School of Computer Science and Engineering, North Minzu University, Yinchuan 750021, China.
School of Science, Ningxia Medical University, Yinchuan 750004, China.
Biomed Res Int. 2020 Dec 16;2020:6636321. doi: 10.1155/2020/6636321. eCollection 2020.
Nonnegative sparse representation has become a popular methodology in medical analysis and diagnosis in recent years. In order to resolve network degradation, higher dimensionality in feature extraction, data redundancy, and other issues faced when medical images parameters are trained using convolutional neural networks. Lung tumors in chest CT image based on nonnegative, sparse, and collaborative representation classification of DenseNet (DenseNet-NSCR) are proposed by this paper: firstly, initialization parameters of pretrained DenseNet model using transfer learning; secondly, training DenseNet using CT images to extract feature vectors for the full connectivity layer; thirdly, a nonnegative, sparse, and collaborative representation (NSCR) is used to represent the feature vector and solve the coding coefficient matrix; fourthly, the residual similarity is used for classification. The experimental results show that the DenseNet-NSCR classification is better than the other models, and the various evaluation indexes such as specificity and sensitivity are also high, and the method has better robustness and generalization ability through comparison experiment using AlexNet, GoogleNet, and DenseNet-201 models.
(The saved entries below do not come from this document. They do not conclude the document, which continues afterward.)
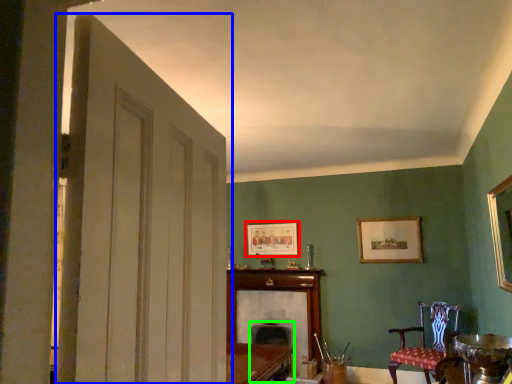 Question: Considering the real-world distances, which object is farthest from picture frame (highlighted by a red box)? door (highlighted by a blue box) or swivel chair (highlighted by a green box)?

Choices:
 (A) door
 (B) swivel chair

Answer: (A) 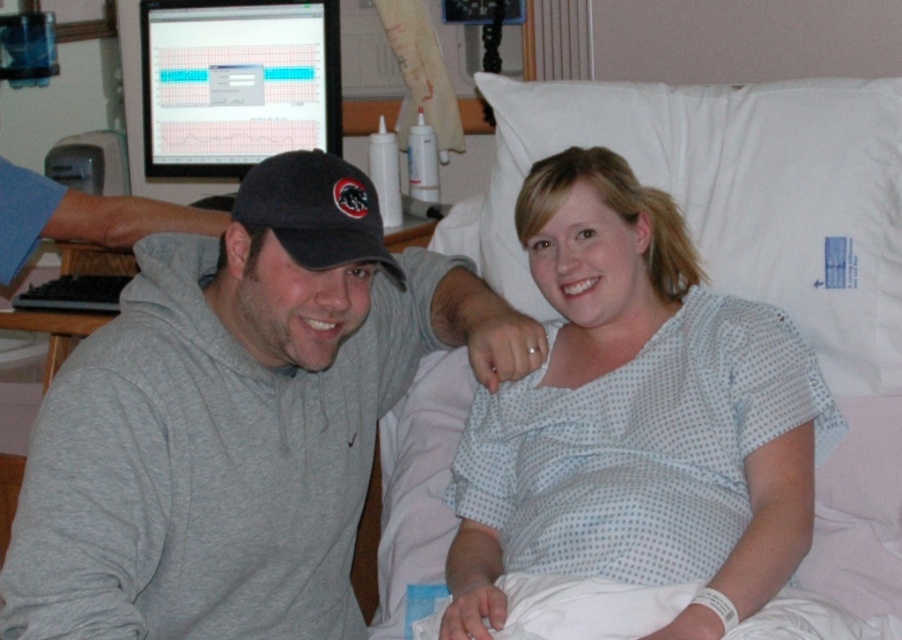 Between point (262, 1) and point (318, 166), which one is positioned in front?

Positioned in front is point (318, 166).

Does matte black monitor at upper left appear over black fabric baseball cap at center?

Correct, matte black monitor at upper left is located above black fabric baseball cap at center.

Which is in front, point (175, 177) or point (318, 248)?

Point (318, 248) is in front.

Find the location of a particular element. matte black monitor at upper left is located at coordinates (236, 83).

Who is more distant from viewer, (603,314) or (154,74)?

The point (154,74) is behind.

Between white dotted hospital gown at center and matte black monitor at upper left, which one is positioned higher?

matte black monitor at upper left is above.

Between point (670, 428) and point (249, 108), which one is positioned behind?

The point (249, 108) is more distant.

You are a GUI agent. You are given a task and a screenshot of the screen. Output one action in this format:
    pyautogui.click(x=<x>, y=<y>)
    Task: Click on the white dotted hospital gown at center
    
    Given the screenshot: What is the action you would take?
    pyautogui.click(x=636, y=419)

In the scene shown: Is gray hoodie at center smaller than white dotted hospital gown at center?

Actually, gray hoodie at center might be larger than white dotted hospital gown at center.

Between gray hoodie at center and white dotted hospital gown at center, which one has less height?

gray hoodie at center is shorter.

Who is more forward, (290, 230) or (703, 570)?

Point (290, 230)

Identify the location of gray hoodie at center. (238, 419). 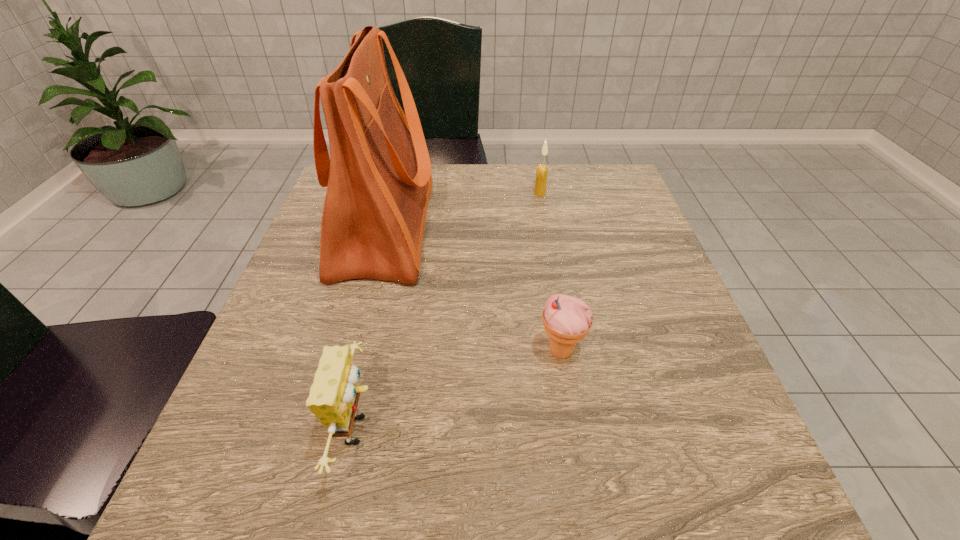 Identify the location of object that is at the near edge. (334, 395).

In order to click on object that is positioned at the left edge in this screenshot , I will do `click(378, 177)`.

At what (x,y) coordinates should I click in order to perform the action: click on object present at the far left corner. Please return your answer as a coordinate pair (x, y). Image resolution: width=960 pixels, height=540 pixels. Looking at the image, I should click on (378, 177).

This screenshot has height=540, width=960. Find the location of `free space at the far edge`. free space at the far edge is located at coordinates (458, 188).

Locate an element on the screen. vacant point at the left edge is located at coordinates (276, 329).

In the image, there is a desktop. At what (x,y) coordinates should I click in order to perform the action: click on free space at the right edge. Please return your answer as a coordinate pair (x, y). The height and width of the screenshot is (540, 960). Looking at the image, I should click on (715, 369).

Image resolution: width=960 pixels, height=540 pixels. What are the coordinates of `vacant space at the far left corner of the desktop` in the screenshot? It's located at (322, 205).

What are the coordinates of `free space at the near left corner` in the screenshot? It's located at (276, 490).

You are a GUI agent. You are given a task and a screenshot of the screen. Output one action in this format:
    pyautogui.click(x=<x>, y=<y>)
    Task: Click on the vacant point at the far right corner
    
    Given the screenshot: What is the action you would take?
    pyautogui.click(x=578, y=209)

In the image, there is a desktop. At what (x,y) coordinates should I click in order to perform the action: click on vacant region at the near right corner. Please return your answer as a coordinate pair (x, y). The image size is (960, 540). Looking at the image, I should click on (739, 515). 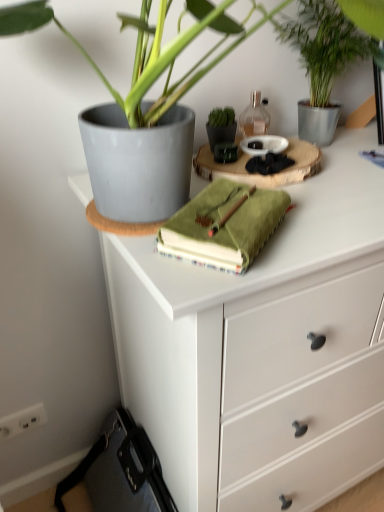 The height and width of the screenshot is (512, 384). What do you see at coordinates (262, 349) in the screenshot?
I see `white matte chest of drawers at upper center` at bounding box center [262, 349].

Locate an element on the screen. The image size is (384, 512). white matte chest of drawers at upper center is located at coordinates (262, 349).

Describe the element at coordinates (224, 225) in the screenshot. This screenshot has width=384, height=512. I see `green suede journal at center` at that location.

In order to face green matte flowerpot at center, should I rotate leftwards or rightwards?

To face it directly, rotate right by 4.324 degrees.

Where is `translucent glass bottle at upper center`? The height and width of the screenshot is (512, 384). translucent glass bottle at upper center is located at coordinates (254, 117).

Does green suede journal at center contain green matte flowerpot at center?

Actually, green matte flowerpot at center is outside green suede journal at center.

Is green suede journal at center in front of or behind green matte flowerpot at center in the image?

Clearly, green suede journal at center is in front of green matte flowerpot at center.

Consider the image. Are green suede journal at center and green matte flowerpot at center located far from each other?

Actually, green suede journal at center and green matte flowerpot at center are a little close together.

Measure the distance from green suede journal at center to green matte flowerpot at center.

green suede journal at center is 11.82 inches away from green matte flowerpot at center.

In the scene shown: Is white matte chest of drawers at upper center in front of or behind translucent glass bottle at upper center in the image?

In the image, white matte chest of drawers at upper center appears in front of translucent glass bottle at upper center.

Can you confirm if white matte chest of drawers at upper center is shorter than translucent glass bottle at upper center?

No.

Consider the image. Is the surface of white matte chest of drawers at upper center in direct contact with translucent glass bottle at upper center?

white matte chest of drawers at upper center is not next to translucent glass bottle at upper center, and they're not touching.

From a real-world perspective, is white matte chest of drawers at upper center under translucent glass bottle at upper center?

Yes, from a real-world perspective, white matte chest of drawers at upper center is beneath translucent glass bottle at upper center.

Is translucent glass bottle at upper center far away from green suede journal at center?

Actually, translucent glass bottle at upper center and green suede journal at center are a little close together.

Could you tell me if translucent glass bottle at upper center is turned towards green suede journal at center?

No.

From a real-world perspective, is translucent glass bottle at upper center above or below green suede journal at center?

translucent glass bottle at upper center is above green suede journal at center.

Considering their positions, is translucent glass bottle at upper center located in front of or behind green suede journal at center?

Clearly, translucent glass bottle at upper center is behind green suede journal at center.

Does point (366, 38) come closer to viewer compared to point (306, 293)?

No, (366, 38) is behind (306, 293).

Who is shorter, green leafy plant at upper right or white matte chest of drawers at upper center?

Standing shorter between the two is green leafy plant at upper right.

Can you confirm if green leafy plant at upper right is thinner than white matte chest of drawers at upper center?

Yes, green leafy plant at upper right is thinner than white matte chest of drawers at upper center.

In the scene shown: Can you tell me how much green suede journal at center and white matte chest of drawers at upper center differ in facing direction?

The facing directions of green suede journal at center and white matte chest of drawers at upper center are 30.5 degrees apart.

Which of these two, green suede journal at center or white matte chest of drawers at upper center, stands taller?

With more height is white matte chest of drawers at upper center.

Is the surface of green suede journal at center in direct contact with white matte chest of drawers at upper center?

No, green suede journal at center is not touching white matte chest of drawers at upper center.

From a real-world perspective, between green suede journal at center and white matte chest of drawers at upper center, who is vertically higher?

From a 3D spatial view, green suede journal at center is above.

From the picture: Considering the sizes of objects green matte flowerpot at center and translucent glass bottle at upper center in the image provided, who is bigger, green matte flowerpot at center or translucent glass bottle at upper center?

translucent glass bottle at upper center.

Based on the photo, is green matte flowerpot at center to the left or to the right of translucent glass bottle at upper center in the image?

green matte flowerpot at center is to the left of translucent glass bottle at upper center.

From a real-world perspective, who is located lower, green matte flowerpot at center or translucent glass bottle at upper center?

green matte flowerpot at center is physically lower.

Which is in front, point (222, 141) or point (255, 130)?

Point (222, 141)

Is translucent glass bottle at upper center positioned with its back to green matte flowerpot at center?

No.

How many degrees apart are the facing directions of translucent glass bottle at upper center and green matte flowerpot at center?

There is a 1.47-degree angle between the facing directions of translucent glass bottle at upper center and green matte flowerpot at center.

Who is bigger, translucent glass bottle at upper center or green matte flowerpot at center?

translucent glass bottle at upper center is bigger.

In terms of width, does translucent glass bottle at upper center look wider or thinner when compared to green matte flowerpot at center?

Clearly, translucent glass bottle at upper center has more width compared to green matte flowerpot at center.

Image resolution: width=384 pixels, height=512 pixels. In order to click on journal below the green matte flowerpot at center (from the image's perspective) in this screenshot , I will do `click(224, 225)`.

Where is `bottle that is behind the white matte chest of drawers at upper center`? This screenshot has height=512, width=384. bottle that is behind the white matte chest of drawers at upper center is located at coordinates (254, 117).

Which object lies further to the anchor point translucent glass bottle at upper center, green matte flowerpot at center or green leafy plant at upper right?

Among the two, green leafy plant at upper right is located further to translucent glass bottle at upper center.

Looking at the image, which one is located closer to green leafy plant at upper right, green matte flowerpot at center or translucent glass bottle at upper center?

Among the two, translucent glass bottle at upper center is located nearer to green leafy plant at upper right.

From the image, which object appears to be nearer to green leafy plant at upper right, green suede journal at center or green matte flowerpot at center?

green matte flowerpot at center.

Considering their positions, is green suede journal at center positioned further to green matte flowerpot at center than translucent glass bottle at upper center?

green suede journal at center is positioned further to the anchor green matte flowerpot at center.

From the image, which object appears to be nearer to green suede journal at center, translucent glass bottle at upper center or green leafy plant at upper right?

Among the two, translucent glass bottle at upper center is located nearer to green suede journal at center.

From the image, which object appears to be farther from green leafy plant at upper right, translucent glass bottle at upper center or white matte chest of drawers at upper center?

The object further to green leafy plant at upper right is white matte chest of drawers at upper center.

From the image, which object appears to be farther from green leafy plant at upper right, translucent glass bottle at upper center or green suede journal at center?

Based on the image, green suede journal at center appears to be further to green leafy plant at upper right.

Estimate the real-world distances between objects in this image. Which object is further from white matte chest of drawers at upper center, green matte flowerpot at center or green suede journal at center?

Among the two, green matte flowerpot at center is located further to white matte chest of drawers at upper center.

You are a GUI agent. You are given a task and a screenshot of the screen. Output one action in this format:
    pyautogui.click(x=<x>, y=<y>)
    Task: Click on the bottle between green matte flowerpot at center and green leafy plant at upper right from left to right
    The width and height of the screenshot is (384, 512).
    Given the screenshot: What is the action you would take?
    pyautogui.click(x=254, y=117)

Where is `bottle between green leafy plant at upper right and white matte chest of drawers at upper center from top to bottom`? bottle between green leafy plant at upper right and white matte chest of drawers at upper center from top to bottom is located at coordinates (254, 117).

Identify the location of journal between green leafy plant at upper right and white matte chest of drawers at upper center vertically. This screenshot has width=384, height=512. (224, 225).

This screenshot has width=384, height=512. I want to click on journal between translucent glass bottle at upper center and white matte chest of drawers at upper center vertically, so click(x=224, y=225). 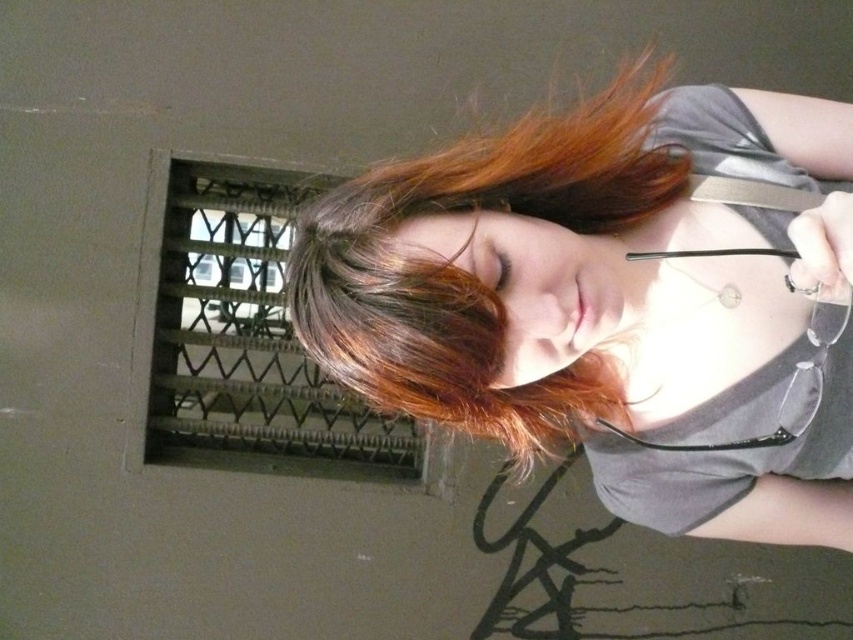 Question: Can you confirm if matte gray shirt at center is positioned to the left of shiny brown hair at center?

Choices:
 (A) no
 (B) yes

Answer: (A)

Question: Can you confirm if matte gray shirt at center is positioned above shiny brown hair at center?

Choices:
 (A) no
 (B) yes

Answer: (A)

Question: Does matte gray shirt at center appear on the right side of shiny brown hair at center?

Choices:
 (A) yes
 (B) no

Answer: (A)

Question: Among these objects, which one is farthest from the camera?

Choices:
 (A) matte gray shirt at center
 (B) shiny brown hair at center

Answer: (A)

Question: Which object is closer to the camera taking this photo?

Choices:
 (A) matte gray shirt at center
 (B) shiny brown hair at center

Answer: (B)

Question: Which point is farther to the camera?

Choices:
 (A) (663, 410)
 (B) (374, 273)

Answer: (A) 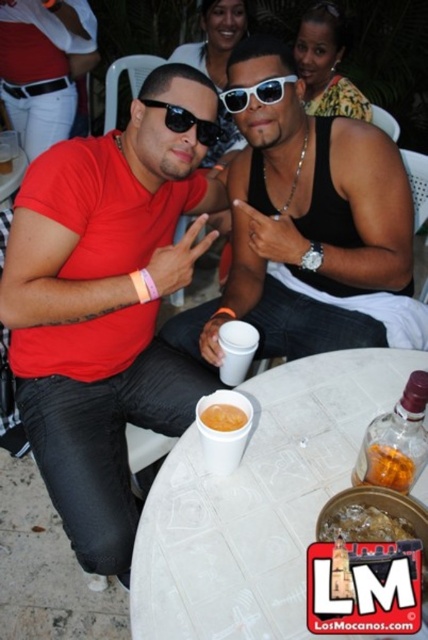 Is matte red shirt at center to the left of yellow matte cupcake at center from the viewer's perspective?

Yes, matte red shirt at center is to the left of yellow matte cupcake at center.

In the scene shown: Can you confirm if matte red shirt at center is positioned to the right of yellow matte cupcake at center?

No, matte red shirt at center is not to the right of yellow matte cupcake at center.

Is point (9, 120) positioned after point (225, 408)?

Yes, it is.

Where is `matte red shirt at center`? matte red shirt at center is located at coordinates (44, 67).

Is point (187, 520) behind point (273, 88)?

No.

Which of these two, white tile table at center or white plastic sunglasses at center, stands shorter?

white plastic sunglasses at center

The image size is (428, 640). In order to click on white tile table at center in this screenshot , I will do `click(258, 502)`.

Image resolution: width=428 pixels, height=640 pixels. Identify the location of white tile table at center. (258, 502).

Is white plastic sunglasses at center bigger than white plastic table at center?

Incorrect, white plastic sunglasses at center is not larger than white plastic table at center.

Measure the distance between point (229, 97) and camera.

They are 4.24 feet apart.

Where is `white plastic sunglasses at center`? The width and height of the screenshot is (428, 640). white plastic sunglasses at center is located at coordinates (255, 93). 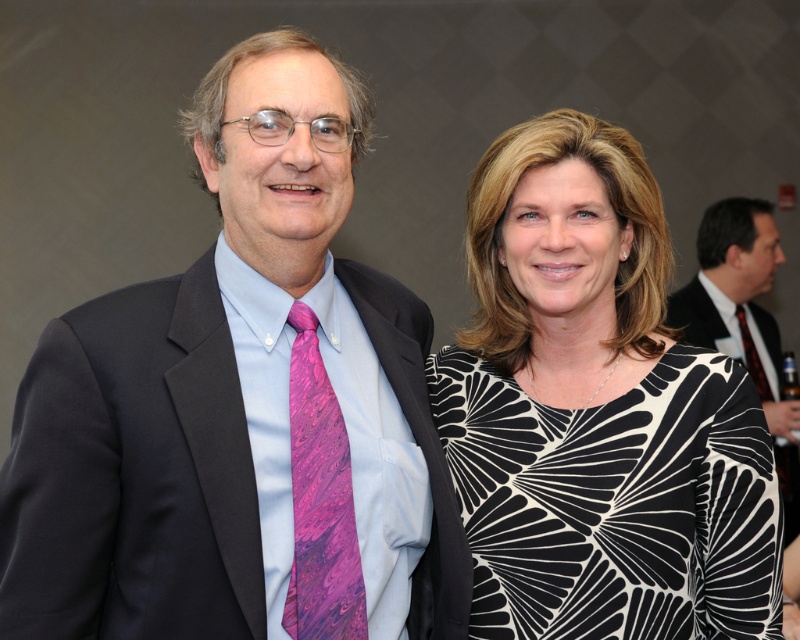 Can you confirm if matte black suit at center is positioned below pink silk tie at right?

Yes.

Does matte black suit at center appear on the left side of pink silk tie at right?

Correct, you'll find matte black suit at center to the left of pink silk tie at right.

At what (x,y) coordinates should I click in order to perform the action: click on matte black suit at center. Please return your answer as a coordinate pair (x, y). The height and width of the screenshot is (640, 800). Looking at the image, I should click on (132, 474).

You are a GUI agent. You are given a task and a screenshot of the screen. Output one action in this format:
    pyautogui.click(x=<x>, y=<y>)
    Task: Click on the matte black suit at center
    The width and height of the screenshot is (800, 640).
    Given the screenshot: What is the action you would take?
    pyautogui.click(x=132, y=474)

Is black printed dress at right above black silk business suit at right?

Indeed, black printed dress at right is positioned over black silk business suit at right.

Does black printed dress at right have a greater width compared to black silk business suit at right?

No.

Between point (574, 627) and point (674, 323), which one is positioned behind?

Positioned behind is point (674, 323).

Locate an element on the screen. black printed dress at right is located at coordinates (598, 412).

Is black silk business suit at right further to camera compared to pink silk tie at right?

No, black silk business suit at right is in front of pink silk tie at right.

Can you confirm if black silk business suit at right is wider than pink silk tie at right?

Indeed, black silk business suit at right has a greater width compared to pink silk tie at right.

Measure the distance between black silk business suit at right and camera.

black silk business suit at right is 12.99 feet away from camera.

Locate an element on the screen. black silk business suit at right is located at coordinates (704, 321).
近年来,非负稀疏表示已成为医学分析和诊断领域的一种流行方法。为了解决网络退化、特征提取的高维度、数据冗余和其他问题,本文提出了基于非负、稀疏和协作表示分类的密集网络(DenseNet-NSCR)对胸部 CT 图像中的肺肿瘤进行分类:首先,使用迁移学习对预训练的 DenseNet 模型进行初始化参数;其次,使用 CT 图像对 DenseNet 进行训练,以提取全连接层的特征向量;然后,使用非负、稀疏和协作表示(NSCR)来表示特征向量并求解编码系数矩阵;最后,使用残差相似度进行分类。实验结果表明,DenseNet-NSCR 分类效果优于其他模型,特异性和敏感性等各项评价指标也较高,通过与 AlexNet、GoogleNet 和 DenseNet-201 模型的对比实验,该方法具有更好的鲁棒性和泛化能力。